Bott believes the Colorado case is a clear violation of the First Amendment’s promise that “Congress shall make no law respecting an establishment of religion, or prohibiting the free exercise thereof.”

“A nondiscrimination act is institutionalized discrimination of religion,” he said. “As a Bible-believing Christian and an American citizen, I am opposed to anyone being forced to perform tasks, especially in the public square, which goes against their religious convictions.”

Bott also noted several examples from around the country where businesses were “nearly fined out of business for practicing their religious beliefs,” due to a nondiscrimination ordinance.

Though Summerville said a few religious groups opposed the nondiscrimination ordinance in Laramie, the Laramie Town Council decided that “if you’re open to the public you’re open to the public; you don’t get to pick and choose,” she said.
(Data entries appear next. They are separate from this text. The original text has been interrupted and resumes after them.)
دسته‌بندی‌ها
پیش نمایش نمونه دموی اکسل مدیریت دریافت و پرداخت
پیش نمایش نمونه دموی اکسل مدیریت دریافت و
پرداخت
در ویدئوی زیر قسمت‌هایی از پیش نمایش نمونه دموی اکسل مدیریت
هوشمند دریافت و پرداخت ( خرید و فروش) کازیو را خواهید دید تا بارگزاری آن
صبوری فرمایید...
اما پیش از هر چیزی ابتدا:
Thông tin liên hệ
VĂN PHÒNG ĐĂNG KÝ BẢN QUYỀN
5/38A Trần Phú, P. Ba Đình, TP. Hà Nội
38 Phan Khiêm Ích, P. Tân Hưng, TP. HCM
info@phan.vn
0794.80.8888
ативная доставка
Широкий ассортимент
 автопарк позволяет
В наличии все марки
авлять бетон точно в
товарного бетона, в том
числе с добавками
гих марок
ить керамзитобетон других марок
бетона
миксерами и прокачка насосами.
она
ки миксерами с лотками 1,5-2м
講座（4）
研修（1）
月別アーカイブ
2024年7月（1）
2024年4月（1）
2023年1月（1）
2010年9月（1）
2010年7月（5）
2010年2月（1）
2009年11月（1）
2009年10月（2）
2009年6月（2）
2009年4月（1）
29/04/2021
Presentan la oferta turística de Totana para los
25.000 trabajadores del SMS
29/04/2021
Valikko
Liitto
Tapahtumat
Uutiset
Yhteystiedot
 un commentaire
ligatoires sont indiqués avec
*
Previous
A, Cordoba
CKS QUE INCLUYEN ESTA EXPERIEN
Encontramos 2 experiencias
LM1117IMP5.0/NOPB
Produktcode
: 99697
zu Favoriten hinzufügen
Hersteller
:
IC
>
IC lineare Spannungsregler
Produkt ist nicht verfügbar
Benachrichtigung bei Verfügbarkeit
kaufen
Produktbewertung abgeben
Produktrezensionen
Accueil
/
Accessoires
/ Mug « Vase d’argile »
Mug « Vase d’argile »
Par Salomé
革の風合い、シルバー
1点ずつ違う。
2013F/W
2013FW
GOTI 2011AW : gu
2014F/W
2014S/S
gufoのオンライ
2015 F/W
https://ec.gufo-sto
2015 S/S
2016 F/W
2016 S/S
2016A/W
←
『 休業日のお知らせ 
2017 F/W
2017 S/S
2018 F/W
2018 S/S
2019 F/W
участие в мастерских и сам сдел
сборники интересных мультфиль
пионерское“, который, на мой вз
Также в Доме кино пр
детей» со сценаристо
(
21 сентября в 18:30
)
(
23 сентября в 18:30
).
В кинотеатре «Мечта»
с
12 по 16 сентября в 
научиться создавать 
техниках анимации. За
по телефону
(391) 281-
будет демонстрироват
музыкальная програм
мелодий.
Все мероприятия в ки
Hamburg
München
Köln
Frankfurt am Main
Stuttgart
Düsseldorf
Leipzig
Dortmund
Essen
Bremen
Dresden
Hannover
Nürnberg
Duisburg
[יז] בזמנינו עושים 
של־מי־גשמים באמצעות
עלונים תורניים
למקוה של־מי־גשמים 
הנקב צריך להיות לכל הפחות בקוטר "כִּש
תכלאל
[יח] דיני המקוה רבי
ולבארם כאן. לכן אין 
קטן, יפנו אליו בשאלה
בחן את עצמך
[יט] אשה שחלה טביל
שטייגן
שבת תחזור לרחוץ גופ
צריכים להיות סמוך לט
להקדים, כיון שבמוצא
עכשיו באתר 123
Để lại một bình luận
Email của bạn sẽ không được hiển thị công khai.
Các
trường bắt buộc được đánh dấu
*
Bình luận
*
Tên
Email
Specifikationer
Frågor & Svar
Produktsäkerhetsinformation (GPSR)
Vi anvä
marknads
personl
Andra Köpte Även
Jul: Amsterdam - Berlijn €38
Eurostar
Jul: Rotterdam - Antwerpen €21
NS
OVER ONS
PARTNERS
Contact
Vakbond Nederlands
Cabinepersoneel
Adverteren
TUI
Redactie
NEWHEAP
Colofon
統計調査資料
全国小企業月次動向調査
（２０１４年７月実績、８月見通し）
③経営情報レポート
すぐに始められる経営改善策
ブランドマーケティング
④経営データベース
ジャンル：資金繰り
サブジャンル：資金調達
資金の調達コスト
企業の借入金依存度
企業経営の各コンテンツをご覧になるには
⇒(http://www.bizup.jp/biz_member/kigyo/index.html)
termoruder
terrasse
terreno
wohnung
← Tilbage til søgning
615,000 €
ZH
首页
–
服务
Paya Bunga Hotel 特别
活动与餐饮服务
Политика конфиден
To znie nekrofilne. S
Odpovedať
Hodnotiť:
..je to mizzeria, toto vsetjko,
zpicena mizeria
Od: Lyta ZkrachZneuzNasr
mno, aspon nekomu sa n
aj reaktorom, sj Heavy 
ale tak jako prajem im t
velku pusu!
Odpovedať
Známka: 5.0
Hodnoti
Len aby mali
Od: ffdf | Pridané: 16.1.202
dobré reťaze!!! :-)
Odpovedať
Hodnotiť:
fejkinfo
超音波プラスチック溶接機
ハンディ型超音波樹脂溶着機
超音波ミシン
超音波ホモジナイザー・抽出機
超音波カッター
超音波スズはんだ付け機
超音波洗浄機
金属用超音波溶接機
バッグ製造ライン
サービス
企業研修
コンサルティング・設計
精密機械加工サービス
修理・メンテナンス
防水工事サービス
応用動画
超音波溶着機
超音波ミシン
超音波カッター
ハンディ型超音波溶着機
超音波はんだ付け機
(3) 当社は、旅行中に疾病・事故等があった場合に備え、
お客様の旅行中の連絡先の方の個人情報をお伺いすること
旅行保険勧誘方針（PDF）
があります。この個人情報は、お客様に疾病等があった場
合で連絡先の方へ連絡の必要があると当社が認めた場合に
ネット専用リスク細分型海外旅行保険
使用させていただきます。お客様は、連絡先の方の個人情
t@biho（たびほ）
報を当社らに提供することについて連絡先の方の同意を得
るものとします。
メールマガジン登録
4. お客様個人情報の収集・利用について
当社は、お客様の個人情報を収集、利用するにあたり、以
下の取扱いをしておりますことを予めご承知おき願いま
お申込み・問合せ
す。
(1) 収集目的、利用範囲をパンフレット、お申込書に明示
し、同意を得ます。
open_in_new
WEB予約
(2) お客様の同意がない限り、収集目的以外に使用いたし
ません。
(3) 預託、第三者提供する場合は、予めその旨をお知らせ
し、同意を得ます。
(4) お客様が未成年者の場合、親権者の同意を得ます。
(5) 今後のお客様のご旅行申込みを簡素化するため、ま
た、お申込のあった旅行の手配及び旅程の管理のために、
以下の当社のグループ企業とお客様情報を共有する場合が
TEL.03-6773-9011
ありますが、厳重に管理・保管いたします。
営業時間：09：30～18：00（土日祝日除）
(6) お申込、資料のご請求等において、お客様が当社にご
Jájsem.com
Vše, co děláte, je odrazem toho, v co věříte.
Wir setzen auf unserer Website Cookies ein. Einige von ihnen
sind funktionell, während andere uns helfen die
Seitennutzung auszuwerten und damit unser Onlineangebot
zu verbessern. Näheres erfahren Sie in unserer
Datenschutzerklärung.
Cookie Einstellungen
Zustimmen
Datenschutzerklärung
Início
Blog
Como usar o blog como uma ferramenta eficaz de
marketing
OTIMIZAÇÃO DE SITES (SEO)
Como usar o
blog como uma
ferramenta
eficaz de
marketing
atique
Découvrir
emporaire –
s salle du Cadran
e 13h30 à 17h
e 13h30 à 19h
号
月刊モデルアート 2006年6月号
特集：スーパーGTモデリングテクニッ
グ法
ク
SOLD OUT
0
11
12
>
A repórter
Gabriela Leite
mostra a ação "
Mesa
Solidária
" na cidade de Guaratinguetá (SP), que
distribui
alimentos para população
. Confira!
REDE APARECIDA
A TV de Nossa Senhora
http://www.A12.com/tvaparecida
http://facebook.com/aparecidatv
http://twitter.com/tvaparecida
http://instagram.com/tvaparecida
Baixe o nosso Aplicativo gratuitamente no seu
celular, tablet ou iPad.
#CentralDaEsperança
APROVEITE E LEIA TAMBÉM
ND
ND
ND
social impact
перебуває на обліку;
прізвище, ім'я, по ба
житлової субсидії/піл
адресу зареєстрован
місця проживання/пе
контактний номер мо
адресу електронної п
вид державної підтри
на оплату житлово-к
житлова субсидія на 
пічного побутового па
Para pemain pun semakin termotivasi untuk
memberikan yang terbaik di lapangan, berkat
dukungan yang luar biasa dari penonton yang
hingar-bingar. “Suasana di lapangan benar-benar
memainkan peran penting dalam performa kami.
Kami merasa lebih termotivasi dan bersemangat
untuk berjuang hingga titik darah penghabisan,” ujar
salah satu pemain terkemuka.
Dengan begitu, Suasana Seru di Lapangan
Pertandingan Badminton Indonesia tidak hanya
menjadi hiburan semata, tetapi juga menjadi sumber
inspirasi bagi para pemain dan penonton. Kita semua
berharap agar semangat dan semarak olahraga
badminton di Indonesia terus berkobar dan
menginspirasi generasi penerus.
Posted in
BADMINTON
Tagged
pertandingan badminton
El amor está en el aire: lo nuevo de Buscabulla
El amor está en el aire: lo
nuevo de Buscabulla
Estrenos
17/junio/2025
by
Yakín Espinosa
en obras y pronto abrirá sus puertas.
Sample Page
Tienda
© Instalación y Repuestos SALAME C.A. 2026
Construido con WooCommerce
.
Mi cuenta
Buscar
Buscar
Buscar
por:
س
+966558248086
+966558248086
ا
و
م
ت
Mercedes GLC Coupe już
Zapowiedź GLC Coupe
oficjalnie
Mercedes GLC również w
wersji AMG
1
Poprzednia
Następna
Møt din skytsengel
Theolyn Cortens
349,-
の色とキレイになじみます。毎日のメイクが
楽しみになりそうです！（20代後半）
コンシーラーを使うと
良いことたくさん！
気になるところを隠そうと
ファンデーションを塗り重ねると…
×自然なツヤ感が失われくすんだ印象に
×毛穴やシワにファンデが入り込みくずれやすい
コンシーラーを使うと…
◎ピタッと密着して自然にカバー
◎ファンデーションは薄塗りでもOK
After the ordinance was approved, Summerville said, opposition quickly dissipated when people saw it would not overly affect their lives. Once the controversy died down the ordinance clearly had a positive impact on the community, she said, one she believes more communities around the state should be pursuing.

“Laramie is a little different because Matthew Shepard was murdered here, and there is a negative outside connotation that often gets applied to Laramie,” she said. “But the people in the community have been very happy to have this and tout it as one of their strong vales.

“It comes up in trying to recruit businesses to Laramie, and Wyoming in general,” she said. “It comes up with students at the university who want to feel safe and feel paid attention to. As the pilot community for this we’re very happy to hear so many communities around the state having this conversation and starting to bring it to the forefront.”